45 years ago, when I was a teenager enthralled by 2001: A Space Odyssey, Stanley Kubrick was not only the greatest living filmmaker, but the greatest filmmaker of all time (I didn’t know much film history back then). Today, I see him as a flawed genius–a brilliant visual artist lacking the warmth and empathy needed to be a great auteur.
The first Stanley Kubrick film I ever saw was Dr. Strangelove or: How I Learned to Stop Worrying and Love the Bomb (the title links in this article point to the webpages for the films’ upcoming PFA screenings). I must have been about ten, and I didn’t know it was a Stanley Kubrick film; I didn’t know what director was back then. I but liked this dark satire about the cold war and the fear of nuclear Armageddon very much. I still do. I discussed the movie in more detail last year.
I was not quite 14 when I saw 2001: A Space Odyssey at the Warner Cinerama on Hollywood Blvd. On the huge, deeply-curved screen, it blew me away. I felt like I was in space. This was my first confrontation with film as a serious art form. I instantly became a ardent fan of Stanley Kubrick (and screenplay collaborator Arthur C. Clarke).
But over the years, with each new long-awaited release, I lost my affection for Kubrick’s work. A Clockwork Orange was interesting, but flawed. Barry Lyndon was an unbearable bore. I didn’t bother to see The Shining, despite–or perhaps because–I loved Stephen King’s novel so much. The book worked because King made you care deeply about Jack and his family. By 1980, I had realized that Kubrick didn’t care, and didn’t want you to care, about any of his characters.
Sometimes, not caring about the characters helped the film. If we had cared about anyone in Strangelove, we wouldn’t have laughed. And the shallow, barely-emotional astronauts of 2001 suggested a dehumanized future.
Kubrick’s best work, in my opinion, came early in his career, before the coldness really took hold. His first Hollywood film, The Killing–easily one of his best–is cool, but not too cold. A brilliant noir about a complex robbery, it’s precise and distant, like much of Kubrick’s work. But the movie seems to like its ill-fated crooks, especially Sterling Hayden as the brains behind the heist.
His next, Paths of Glory, is to my mind his absolute best. A brilliant war and anti-war film, it shows not only the hell of battle but the corruption and heartlessness at the top. But now, for the first time, Kubrick had a really big star–Kirk Douglas. Douglas wasn’t about to play someone that the audience wouldn’t root for, and Kubrick had to alter his screenplay to make the star’s character more of a conventional movie hero. Yes, this was Hollywood commercialism, but in this case, it worked for the quality of the picture.

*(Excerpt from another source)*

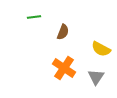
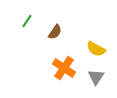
green line: moved 7 px left, 4 px down; rotated 48 degrees counterclockwise
brown semicircle: moved 8 px left; rotated 14 degrees clockwise
yellow semicircle: moved 5 px left
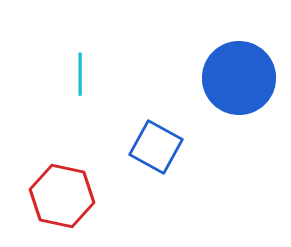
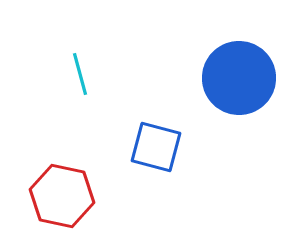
cyan line: rotated 15 degrees counterclockwise
blue square: rotated 14 degrees counterclockwise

Kubrick’s other collaboration with Douglas, Spartacus, is easily his warmest work. It doesn’t feel at all like a Stanley Kubrick film. And that’s not surprising, because it really wasn’t one. It wasn’t Kubrick’s idea. He came in a week into production to replace a fired director. He had no say in the screenplay or the casting. At the risk of offending hardcore auteurists, Spartacus was directed by Stanley Kubrick, but it is not a Stanley Kubrick film. And frankly, I think it’s all the better for it.
In the late 1950s, Stanley Kubrick was a brilliant, young, promising filmmaker. But a decade later, he seemed to have lost his touch with humanity. He had become a photographer.